Task details:
Everything in the entries except the pictures must be repeated exactly.

%%

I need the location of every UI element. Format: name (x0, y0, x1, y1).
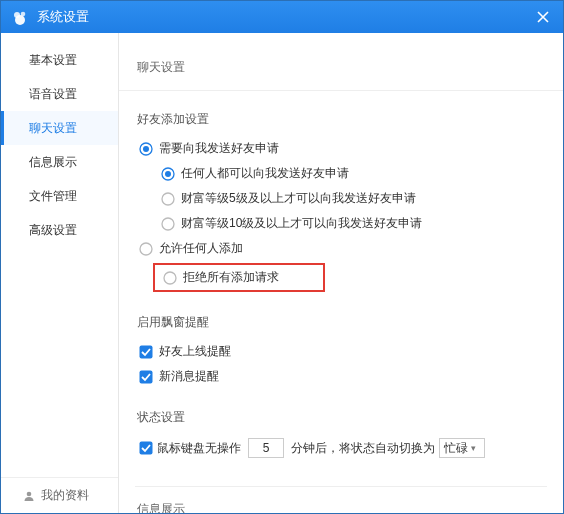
radio-label: 财富等级10级及以上才可以向我发送好友申请 (181, 215, 422, 232)
svg-point-9 (162, 218, 174, 230)
popup-title: 启用飘窗提醒 (137, 308, 545, 339)
sidebar-item-file[interactable]: 文件管理 (1, 179, 118, 213)
idle-minutes-input[interactable]: 5 (248, 438, 284, 458)
info-display-heading: 信息展示 (119, 493, 563, 513)
radio-allow-anyone[interactable]: 允许任何人添加 (131, 236, 545, 261)
svg-point-3 (27, 491, 32, 496)
sidebar-item-chat[interactable]: 聊天设置 (1, 111, 118, 145)
checkbox-icon-checked (139, 370, 153, 384)
radio-label: 任何人都可以向我发送好友申请 (181, 165, 349, 182)
radio-need-request[interactable]: 需要向我发送好友申请 (131, 136, 545, 161)
radio-icon[interactable] (163, 271, 177, 285)
checkbox-idle-status[interactable] (139, 441, 153, 455)
main-heading: 聊天设置 (119, 51, 563, 91)
sidebar-item-label: 文件管理 (29, 189, 77, 203)
radio-wealth10[interactable]: 财富等级10级及以上才可以向我发送好友申请 (131, 211, 545, 236)
divider (135, 486, 547, 487)
radio-icon (161, 217, 175, 231)
sidebar-item-label: 高级设置 (29, 223, 77, 237)
main-panel: 聊天设置 好友添加设置 需要向我发送好友申请 任何人都可以向我发送好友申请 (119, 33, 563, 513)
radio-label: 财富等级5级及以上才可以向我发送好友申请 (181, 190, 416, 207)
status-combo-value: 忙碌 (444, 440, 468, 457)
svg-point-2 (21, 12, 26, 17)
sidebar-item-label: 聊天设置 (29, 121, 77, 135)
checkbox-label: 新消息提醒 (159, 368, 219, 385)
radio-icon (139, 242, 153, 256)
chevron-down-icon: ▾ (471, 443, 476, 453)
svg-point-7 (165, 171, 171, 177)
sidebar-item-label: 基本设置 (29, 53, 77, 67)
svg-point-1 (14, 12, 20, 18)
checkbox-newmsg-remind[interactable]: 新消息提醒 (131, 364, 545, 389)
status-combo[interactable]: 忙碌 ▾ (439, 438, 485, 458)
friend-add-title: 好友添加设置 (137, 105, 545, 136)
sidebar-item-voice[interactable]: 语音设置 (1, 77, 118, 111)
checkbox-online-remind[interactable]: 好友上线提醒 (131, 339, 545, 364)
svg-point-10 (140, 243, 152, 255)
sidebar-item-label: 信息展示 (29, 155, 77, 169)
sidebar-item-label: 语音设置 (29, 87, 77, 101)
app-icon (11, 8, 29, 26)
sidebar-profile-link[interactable]: 我的资料 (1, 477, 118, 513)
sidebar-item-advanced[interactable]: 高级设置 (1, 213, 118, 247)
status-prefix: 鼠标键盘无操作 (157, 440, 241, 457)
sidebar-item-basic[interactable]: 基本设置 (1, 43, 118, 77)
checkbox-icon-checked (139, 345, 153, 359)
svg-rect-12 (140, 345, 153, 358)
close-button[interactable] (531, 5, 555, 29)
sidebar-item-info[interactable]: 信息展示 (1, 145, 118, 179)
checkbox-label: 好友上线提醒 (159, 343, 231, 360)
svg-point-11 (164, 272, 176, 284)
radio-anyone-send[interactable]: 任何人都可以向我发送好友申请 (131, 161, 545, 186)
svg-point-5 (143, 146, 149, 152)
highlighted-option: 拒绝所有添加请求 (153, 263, 325, 292)
radio-wealth5[interactable]: 财富等级5级及以上才可以向我发送好友申请 (131, 186, 545, 211)
window-title: 系统设置 (37, 8, 531, 26)
person-icon (23, 490, 35, 502)
radio-label: 需要向我发送好友申请 (159, 140, 279, 157)
sidebar-profile-label: 我的资料 (41, 487, 89, 504)
titlebar: 系统设置 (1, 1, 563, 33)
radio-icon-selected (139, 142, 153, 156)
radio-label: 拒绝所有添加请求 (183, 269, 279, 286)
sidebar: 基本设置 语音设置 聊天设置 信息展示 文件管理 高级设置 我的资料 (1, 33, 119, 513)
radio-icon (161, 192, 175, 206)
svg-point-8 (162, 193, 174, 205)
svg-rect-13 (140, 370, 153, 383)
radio-icon-selected (161, 167, 175, 181)
radio-label: 允许任何人添加 (159, 240, 243, 257)
status-middle: 分钟后，将状态自动切换为 (291, 440, 435, 457)
status-title: 状态设置 (137, 403, 545, 434)
svg-rect-14 (140, 442, 153, 455)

%%

Output of the exercise:
I need the location of every UI element. Format: name (x0, y0, x1, y1).
radio-label: 财富等级10级及以上才可以向我发送好友申请 (181, 215, 422, 232)
svg-point-9 (162, 218, 174, 230)
popup-title: 启用飘窗提醒 (137, 308, 545, 339)
sidebar-item-file[interactable]: 文件管理 (1, 179, 118, 213)
idle-minutes-input[interactable]: 5 (248, 438, 284, 458)
info-display-heading: 信息展示 (119, 493, 563, 513)
radio-allow-anyone[interactable]: 允许任何人添加 (131, 236, 545, 261)
svg-point-3 (27, 491, 32, 496)
sidebar-item-chat[interactable]: 聊天设置 (1, 111, 118, 145)
checkbox-icon-checked (139, 370, 153, 384)
radio-label: 任何人都可以向我发送好友申请 (181, 165, 349, 182)
radio-need-request[interactable]: 需要向我发送好友申请 (131, 136, 545, 161)
radio-icon[interactable] (163, 271, 177, 285)
checkbox-idle-status[interactable] (139, 441, 153, 455)
main-heading: 聊天设置 (119, 51, 563, 91)
sidebar-item-label: 文件管理 (29, 189, 77, 203)
radio-wealth10[interactable]: 财富等级10级及以上才可以向我发送好友申请 (131, 211, 545, 236)
divider (135, 486, 547, 487)
radio-icon (161, 217, 175, 231)
sidebar-item-label: 高级设置 (29, 223, 77, 237)
main-panel: 聊天设置 好友添加设置 需要向我发送好友申请 任何人都可以向我发送好友申请 (119, 33, 563, 513)
radio-label: 财富等级5级及以上才可以向我发送好友申请 (181, 190, 416, 207)
status-combo-value: 忙碌 (444, 440, 468, 457)
svg-point-2 (21, 12, 26, 17)
sidebar-item-label: 聊天设置 (29, 121, 77, 135)
checkbox-label: 新消息提醒 (159, 368, 219, 385)
radio-icon (139, 242, 153, 256)
chevron-down-icon: ▾ (471, 443, 476, 453)
svg-point-7 (165, 171, 171, 177)
sidebar-item-label: 基本设置 (29, 53, 77, 67)
svg-point-1 (14, 12, 20, 18)
checkbox-newmsg-remind[interactable]: 新消息提醒 (131, 364, 545, 389)
status-combo[interactable]: 忙碌 ▾ (439, 438, 485, 458)
friend-add-title: 好友添加设置 (137, 105, 545, 136)
sidebar-item-voice[interactable]: 语音设置 (1, 77, 118, 111)
checkbox-online-remind[interactable]: 好友上线提醒 (131, 339, 545, 364)
svg-point-10 (140, 243, 152, 255)
sidebar-item-label: 信息展示 (29, 155, 77, 169)
sidebar-item-label: 语音设置 (29, 87, 77, 101)
app-icon (11, 8, 29, 26)
sidebar-profile-link[interactable]: 我的资料 (1, 477, 118, 513)
sidebar-item-advanced[interactable]: 高级设置 (1, 213, 118, 247)
status-prefix: 鼠标键盘无操作 (157, 440, 241, 457)
sidebar-item-basic[interactable]: 基本设置 (1, 43, 118, 77)
checkbox-icon-checked (139, 345, 153, 359)
svg-rect-12 (140, 345, 153, 358)
close-button[interactable] (531, 5, 555, 29)
sidebar-item-info[interactable]: 信息展示 (1, 145, 118, 179)
checkbox-label: 好友上线提醒 (159, 343, 231, 360)
svg-point-11 (164, 272, 176, 284)
radio-anyone-send[interactable]: 任何人都可以向我发送好友申请 (131, 161, 545, 186)
svg-point-5 (143, 146, 149, 152)
highlighted-option: 拒绝所有添加请求 (153, 263, 325, 292)
radio-wealth5[interactable]: 财富等级5级及以上才可以向我发送好友申请 (131, 186, 545, 211)
window-title: 系统设置 (37, 8, 531, 26)
person-icon (23, 490, 35, 502)
radio-label: 需要向我发送好友申请 (159, 140, 279, 157)
sidebar-profile-label: 我的资料 (41, 487, 89, 504)
titlebar: 系统设置 (1, 1, 563, 33)
radio-icon-selected (139, 142, 153, 156)
radio-label: 拒绝所有添加请求 (183, 269, 279, 286)
sidebar: 基本设置 语音设置 聊天设置 信息展示 文件管理 高级设置 我的资料 (1, 33, 119, 513)
radio-icon (161, 192, 175, 206)
svg-point-8 (162, 193, 174, 205)
svg-rect-13 (140, 370, 153, 383)
radio-icon-selected (161, 167, 175, 181)
radio-label: 允许任何人添加 (159, 240, 243, 257)
status-middle: 分钟后，将状态自动切换为 (291, 440, 435, 457)
status-title: 状态设置 (137, 403, 545, 434)
svg-rect-14 (140, 442, 153, 455)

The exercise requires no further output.